START Material shown
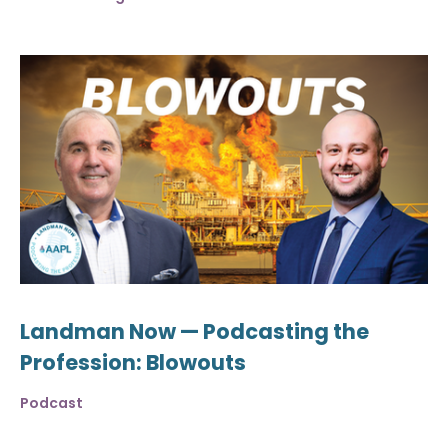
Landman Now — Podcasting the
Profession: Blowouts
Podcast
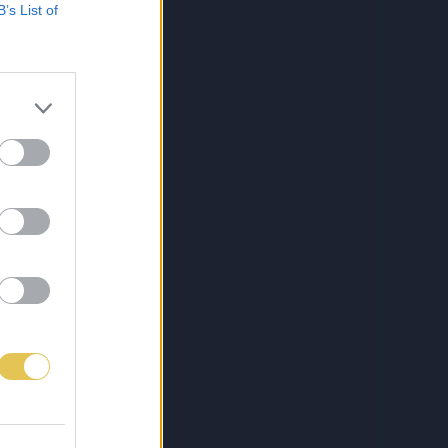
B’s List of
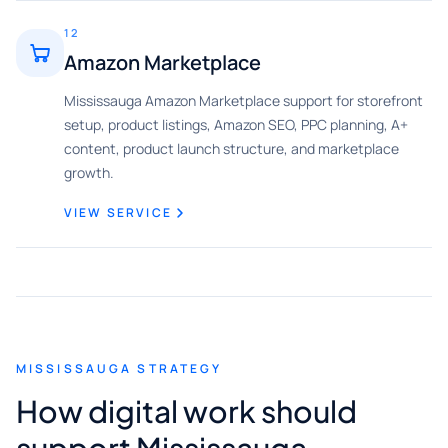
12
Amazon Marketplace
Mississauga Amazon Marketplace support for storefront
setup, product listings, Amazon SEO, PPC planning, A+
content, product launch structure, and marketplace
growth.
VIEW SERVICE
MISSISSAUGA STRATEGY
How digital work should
END Material shown
__Task to complete__.
Exact copy, pictures removed: set down the whole listing above.

__Finished exercise__.
Landman Now — Podcasting the
Profession: Blowouts
Podcast
B’s List of
12
Amazon Marketplace
Mississauga Amazon Marketplace support for storefront
setup, product listings, Amazon SEO, PPC planning, A+
content, product launch structure, and marketplace
growth.
VIEW SERVICE
MISSISSAUGA STRATEGY
How digital work should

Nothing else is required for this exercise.